Some 15 million U.S. households live in multifamily rental housing, defined as rental housing with five or more units. These households represent more than 13 percent of all U.S. households and nearly 43 percent of U.S. renters. A stronger multifamily finance system would help address the nation’s shortage of affordable rental housing. Click here for background on the nation’s rental housing affordability challenges.
NHC’s policy statement on multifamily finance is based on the results of a report NHC commissioned from Recap Real Estate Advisors to analyze the current state of multifamily housing financing. The report found that Fannie Mae and Freddie Mac have provided essential liquidity for multifamily housing during the financial crisis and that government support will be needed to ensure the availability of credit for multifamily rental housing during any future economic downturns.
The NHC policy statement outlines 10 key points for strengthening the nation’s system for financing multifamily rental housing, which are summarized below. The full policy statement may be accessed by clicking here.
►Any restructuring of the nation’s housing finance system must ensure the ongoing availability of capital to preserve and develop multifamily rental housing.
►Multifamily housing finance must be addressed directly, not as an afterthought to the larger debate that will focus primarily on single-family housing.
►Private capital is indispensable for funding multifamily rental housing, but private capital without some sort of government backing is not sufficient. Government backing is needed to ensure the ongoing availability of long-term fixed rate mortgages and provide countercyclical liquidity so financing is available when private credit retreats during downturns.
►Government support for multifamily lending should be provided thorough multiple channels to meet the diverse range of multifamily housing needs and ensure that a competitive marketplace exists.

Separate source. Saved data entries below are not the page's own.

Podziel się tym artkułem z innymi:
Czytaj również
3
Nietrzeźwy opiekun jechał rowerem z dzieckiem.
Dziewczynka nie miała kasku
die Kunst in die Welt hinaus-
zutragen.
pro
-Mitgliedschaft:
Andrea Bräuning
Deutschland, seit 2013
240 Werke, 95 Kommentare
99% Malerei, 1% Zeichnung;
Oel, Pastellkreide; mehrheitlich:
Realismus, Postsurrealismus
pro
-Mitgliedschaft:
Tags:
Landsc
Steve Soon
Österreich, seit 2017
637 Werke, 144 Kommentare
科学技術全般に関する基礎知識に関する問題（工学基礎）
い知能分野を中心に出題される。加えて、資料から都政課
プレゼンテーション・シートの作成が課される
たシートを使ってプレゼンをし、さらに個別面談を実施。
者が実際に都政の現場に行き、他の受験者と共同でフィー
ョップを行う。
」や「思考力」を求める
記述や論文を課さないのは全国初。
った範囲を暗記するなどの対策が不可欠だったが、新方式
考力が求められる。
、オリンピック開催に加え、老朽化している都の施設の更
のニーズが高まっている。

►A government guarantee wrap of the mortgage-backed securities (MBS) that are backed by one or more multifamily loans underwritten by the government-sponsored enterprises (GSEs) or their successors is the most effective way to provide the backing needed to ensure continued access to capital for multifamily housing.
►The government’s principal interest is to guarantee loans for housing at rent levels affordable to low- to middle-income households throughout the United States.

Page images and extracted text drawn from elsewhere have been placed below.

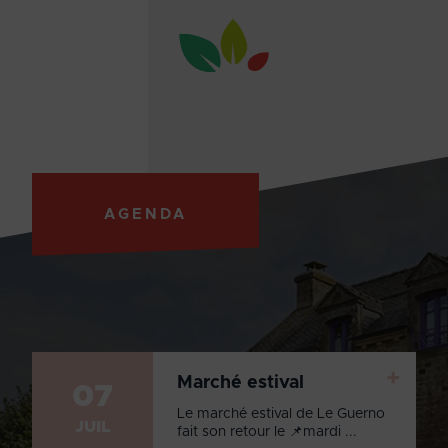
AGENDA
+
Marché estival
07
Le marché estival de Le Guerno
JUIL
fait son retour le 📌mardi ...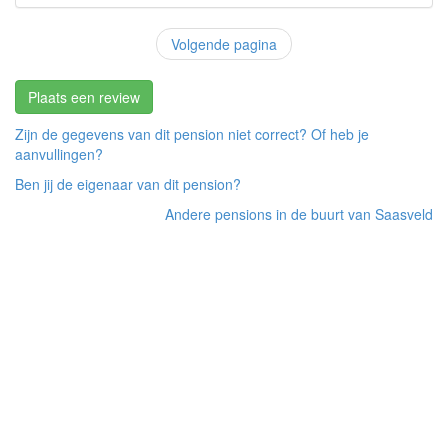
Volgende pagina
Plaats een review
Zijn de gegevens van dit pension niet correct? Of heb je
aanvullingen?
Ben jij de eigenaar van dit pension?
Andere pensions in de buurt van Saasveld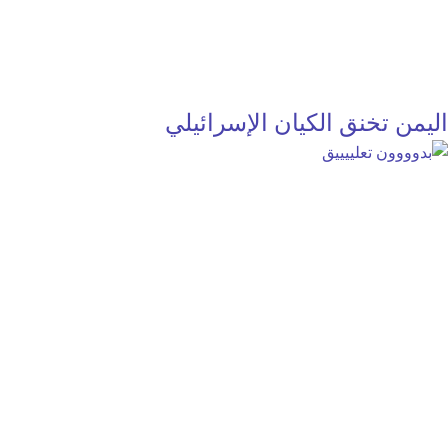
اليمن تخنق الكيان الإسرائيلي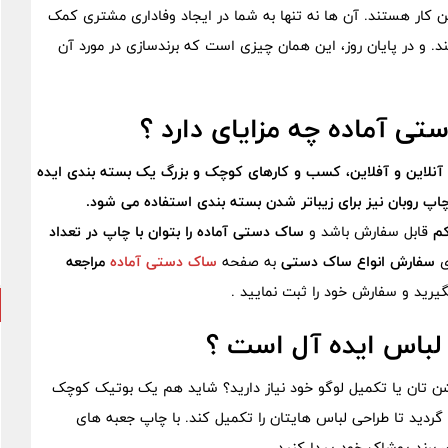
این کار هستند. آن ها نه تنها به شما در ایجاد وفاداری مشتری کمک
نند. و در پایان روز، این همان چیزی است که برندسازی در مورد آن
تی آماده چه مزایای دارد ؟
 آنلاین و آفلاین، کسب و کارهای کوچک و بزرگ یک بسته بندی ایده
 روبان نیز برای زیباتر شدن بسته بندی استفاده می شود.
کم
قابل سفارش باشد و
ساک دستی آماده را بتوان با چاپ در تعداد
ی
سفارش انواع ساک دستی
به صفحه
ساک دستی آماده
مراجعه
گیرید و سفارش خود را ثبت نمایید .
 لباس ایده آل است ؟
ن ‌تان یا تکمیل لوگو خود نیاز دارید؟ شاید هم یک بوتیک کوچک
گردید تا طراحی لباس ‌هایتان را تکمیل کند. با چاپ جعبه ‌های
دی برند پوشاک خود پیدا کنید.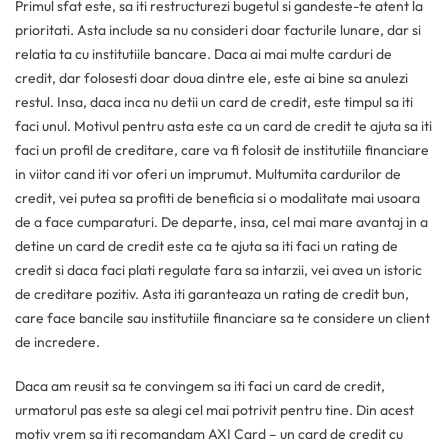
Primul sfat este, sa iti restructurezi bugetul si gandeste-te atent la
prioritati. Asta include sa nu consideri doar facturile lunare, dar si
relatia ta cu institutiile bancare. Daca ai mai multe carduri de
credit, dar folosesti doar doua dintre ele, este ai bine sa anulezi
restul. Insa, daca inca nu detii un card de credit, este timpul sa iti
faci unul. Motivul pentru asta este ca un card de credit te ajuta sa iti
faci un profil de creditare, care va fi folosit de institutiile financiare
in viitor cand iti vor oferi un imprumut. Multumita cardurilor de
credit, vei putea sa profiti de beneficia si o modalitate mai usoara
de a face cumparaturi. De departe, insa, cel mai mare avantaj in a
detine un card de credit este ca te ajuta sa iti faci un rating de
credit si daca faci plati regulate fara sa intarzii, vei avea un istoric
de creditare pozitiv. Asta iti garanteaza un rating de credit bun,
care face bancile sau institutiile financiare sa te considere un client
de incredere.
Daca am reusit sa te convingem sa iti faci un card de credit,
urmatorul pas este sa alegi cel mai potrivit pentru tine. Din acest
motiv vrem sa iti recomandam AXI Card – un card de credit cu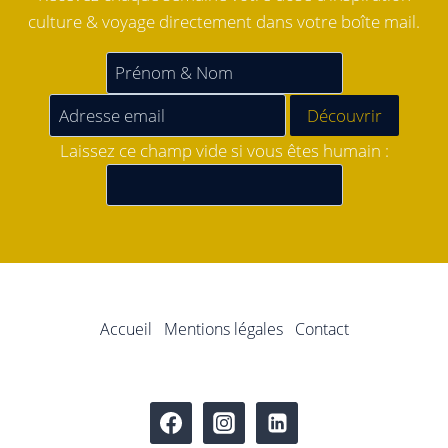
culture & voyage directement dans votre boîte mail.
Laissez ce champ vide si vous êtes humain :
Accueil
Mentions légales
Contact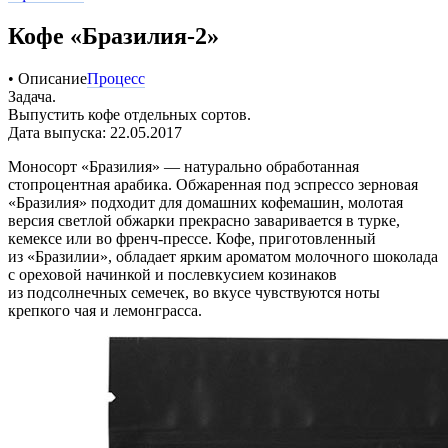
Кофе «Бразилия-2»
• Описание
Процесс
Задача.
Выпустить кофе отдельных сортов.
Дата выпуска: 22.05.2017
Моносорт «Бразилия» — натурально обработанная
стопроцентная арабика. Обжаренная под эспрессо зерновая
«Бразилия» подходит для домашних кофемашин, молотая
версия светлой обжарки прекрасно заваривается в турке,
кемексе или во френч-прессе. Кофе, приготовленный
из «Бразилии», обладает ярким ароматом молочного шоколада
с ореховой начинкой и послевкусием козинаков
из подсолнечных семечек, во вкусе чувствуются ноты
крепкого чая и лемонграсса.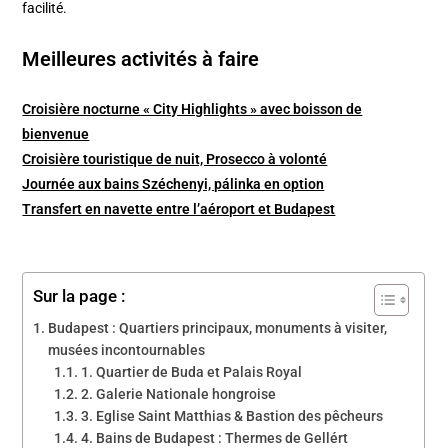
facilité.
Meilleures activités à faire
Croisière nocturne « City Highlights » avec boisson de
bienvenue
Croisière touristique de nuit, Prosecco à volonté
Journée aux bains Széchenyi, pálinka en option
Transfert en navette entre l’aéroport et Budapest
Sur la page :
Budapest : Quartiers principaux, monuments à visiter,
musées incontournables
1. Quartier de Buda et Palais Royal
2. Galerie Nationale hongroise
3. Eglise Saint Matthias & Bastion des pêcheurs
4. Bains de Budapest : Thermes de Gellért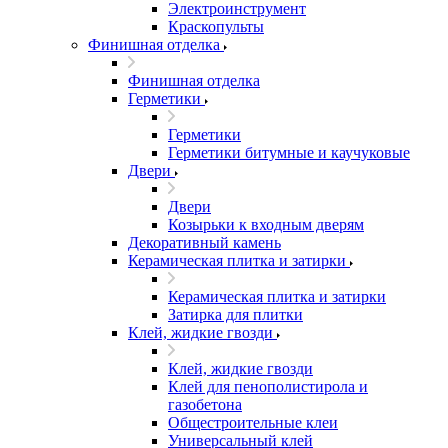
Электроинструмент
Краскопульты
Финишная отделка
Финишная отделка
Герметики
Герметики
Герметики битумные и каучуковые
Двери
Двери
Козырьки к входным дверям
Декоративный камень
Керамическая плитка и затирки
Керамическая плитка и затирки
Затирка для плитки
Клей, жидкие гвозди
Клей, жидкие гвозди
Клей для пенополистирола и
газобетона
Общестроительные клеи
Универсальный клей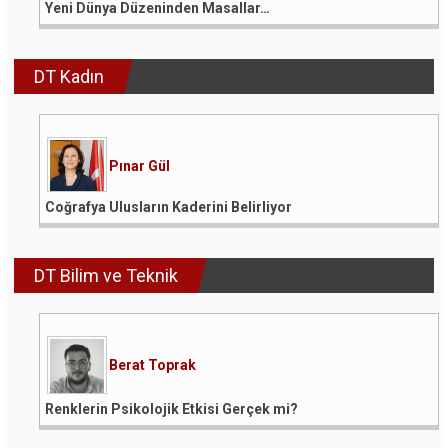
Yeni Dünya Düzeninden Masallar…
DT Kadın
Pınar Gül
Coğrafya Ulusların Kaderini Belirliyor
DT Bilim ve Teknik
Berat Toprak
Renklerin Psikolojik Etkisi Gerçek mi?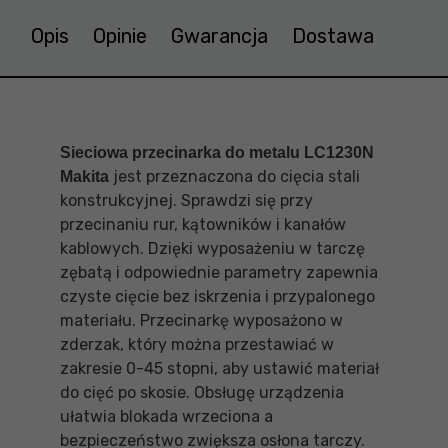
Opis
Opinie
Gwarancja
Dostawa
Sieciowa przecinarka do metalu LC1230N
jest przeznaczona do cięcia stali
Makita
konstrukcyjnej. Sprawdzi się przy
przecinaniu rur, kątowników i kanałów
kablowych. Dzięki wyposażeniu w tarczę
zębatą i odpowiednie parametry zapewnia
czyste cięcie bez iskrzenia i przypalonego
materiału. Przecinarkę wyposażono w
zderzak, który można przestawiać w
zakresie 0-45 stopni, aby ustawić materiał
do cięć po skosie. Obsługę urządzenia
ułatwia blokada wrzeciona a
bezpieczeństwo zwiększa osłona tarczy.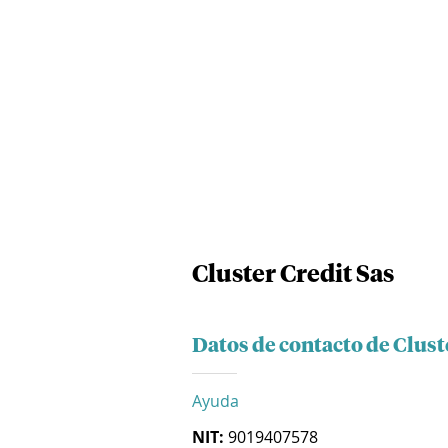
Cluster Credit Sas
Datos de contacto de Clust
Ayuda
NIT:
9019407578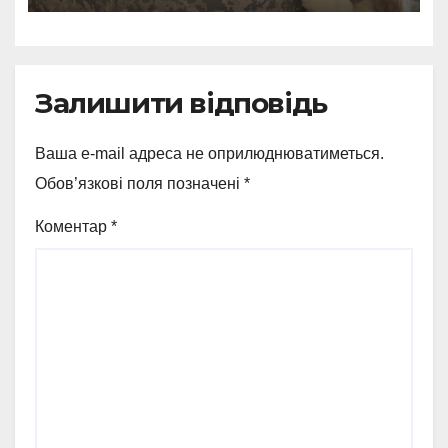
Залишити відповідь
Ваша e-mail адреса не оприлюднюватиметься.
Обов’язкові поля позначені
*
Коментар
*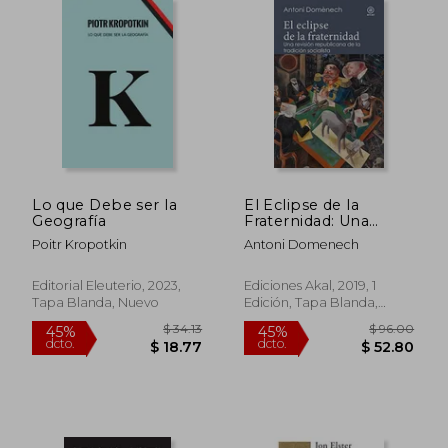
$ 68.80
$ 44.
45%
45%
dcto.
dcto.
$ 37.84
$ 24.
Lo que Debe ser la
El Eclipse de la
Geografía
Fraternidad: Una
Revisión Republicana
Poitr Kropotkin
Antoni Domenech
de la Tradición
Socialista: 8 (Reverso)
Editorial Eleuterio, 2023,
Ediciones Akal, 2019, 1
Tapa Blanda, Nuevo
Edición, Tapa Blanda,
Nuevo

►Strong government regulation is necessary and desirable to ensure the safety and soundness of the multifamily financing activities of the GSEs or their successors. This regulation should also ensure that credit is available for underserved market segments, including small multifamily loans and rural, lower-income and other underserved markets.
►The GSEs or their successors have important roles to play in supporting the financing of affordable housing. The GSEs or their successors will need a limited portfolio capacity for multifamily housing to support many of their core functions. However, the large majority of their multifamily activities should involve packaging loans directly for sale to the capital markets.
►It could take several years to transition to a new housing finance system. During this interim period, the existing GSE channels for supporting multifamily lending should be maintained to ensure the ongoing availability of credit for multifamily rental housing.